Weekend Argus (Saturday Edition)
SA exceptionalism is going the way of the dodo
AHHH! There’s nothing quite like the occasional aromatic waft of sewage as one sips the day’s first coffee at a Mauritian street café.
That’s one of the disadvantages of soak pits, or French drains as I was taught to call them. On an island with a high water table, any crashing downpour and all is revealed, so to speak.
Sometimes, though, it’s attitudes, not things, which stink. This week I was seated at a restaurant table next to a bunch of rowdy, demanding, and obnoxious South African tourists. Of course, no nation en masse is a pleasant experience. But it’s true that, as a nation, we have never much endeared ourselves to our fellow Africans.
That’s hardly surprising. During the apartheid years, white South Africans largely made themselves known to their neighbours through expeditions of murder and pillage. At the same time, our black exiles in the camps, known for their boorishness and indolence, didn’t exactly charm their reluctant cross-border hosts.
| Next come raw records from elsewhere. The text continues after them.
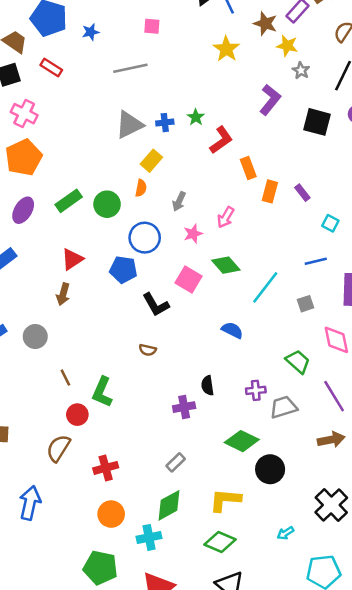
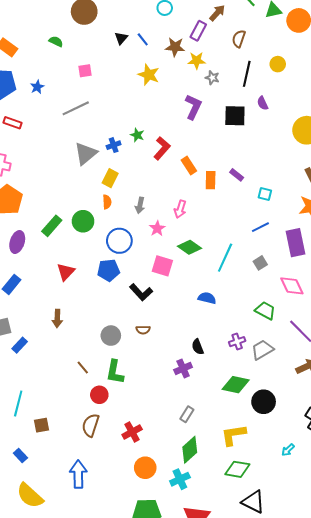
brown arrow: (63, 294) -> (57, 318), moved
gray circle: (35, 337) -> (111, 336), moved

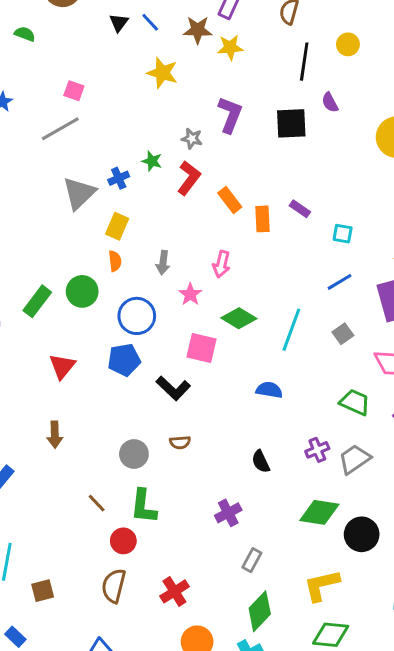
pink square: (85, 71) -> (74, 91), moved, turned 32
gray star: (212, 78) -> (192, 139), moved
purple cross: (183, 368) -> (228, 513), moved

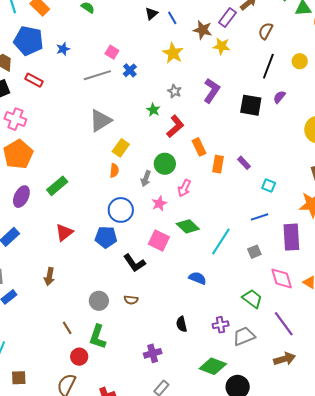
purple semicircle: (330, 102) -> (279, 97), turned 56
gray star: (192, 139) -> (175, 91), moved
blue cross: (119, 178) -> (130, 70), moved, turned -32
green circle: (82, 291) -> (165, 164), moved

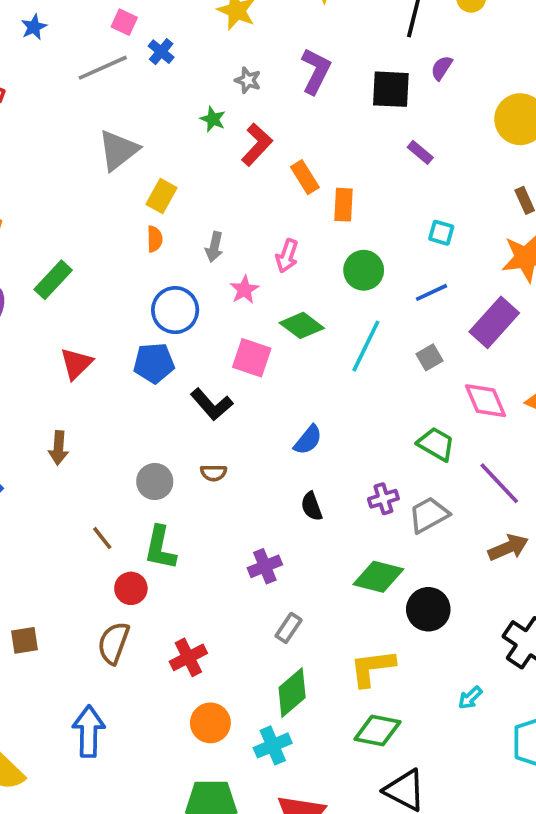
purple rectangle: (244, 163) -> (420, 152), moved
green circle: (165, 164) -> (364, 270), moved
purple rectangle: (291, 237) -> (494, 322), turned 52
blue semicircle: (198, 278) -> (308, 440), moved, turned 114

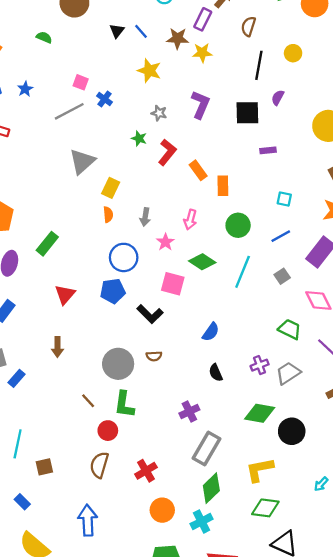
purple rectangle: (420, 152) -> (268, 150), turned -42
gray circle: (155, 482) -> (118, 364), size x1.4
gray rectangle: (289, 628) -> (206, 448), size x1.8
Nothing much has changed. Our mostly-white corporates try to use their size to obliterate their competitors on the rest of the continent, albeit only commercially. And our mostly-black governing class, with its ostentatiousness and condescension, continues to irk. There is not much attempt to be modest. Some years ago, president Jacob Zuma warned at an ANC manifesto launch that “this is not Rwanda” and that we shouldn’t “think like Africans in Africa”.
In similar vein, my suggestion last week that little Mauritius could give SA some lessons on how political pragmatism and modest ambitions can over time deliver astonishing economic results, elicited some interesting reactions. The tenor of the comments ranged from widespread bemusement at such an outlandish idea, to occasional irritation at my stupidity in failing to comprehend that SA is innately different. We lead, we do not follow.
That’s a way of thinking not unlike the belief by many in the US of their country being exceptional and superior. Ian Tyrrell, a historian who has written a definitive account of the phenomenon, notes American exceptionalism is not about differences or the unique aspects of the US. “Exceptionalism requires something more: a belief that the US follows a path of history different to the laws and norms that govern other countries.” Substitute US with SA and that is a fair description of our own hubris. The Afrikaners, who shaped the pre-1994 form of the country, had an unshakeable belief that they were God’s chosen people and that, by definition, anything and everything they did was preordained to be blessed and exceptional.
Now, post-1994, the national ethos is imbued with magical thinking organised around our very own, secular deity, Madiba. It’s the heady but mistaken feeling of invincibility that comes from being fêted around the world for stepping away from the brink, and apparently reconciling the hitherto irreconcilable mix of ethnicities, religions and languages.
American exceptionalism is wearing thin, exposed to winds of global change that most of the US seems unable to conceive, never mind counter. SA exceptionalism is no different – the burnish is turning to tarnish and it’s happening at an accelerating pace.
Bemoaning the paucity of Mauritian birdlife, I remarked that this was probably not surprising, given that this is the island where the dodo was driven extinct. The Mauritian put-down was caustic: “Our Dutch wiped out the dodo, a bird. Your Dutch almost wiped out the Bushmen, a people.”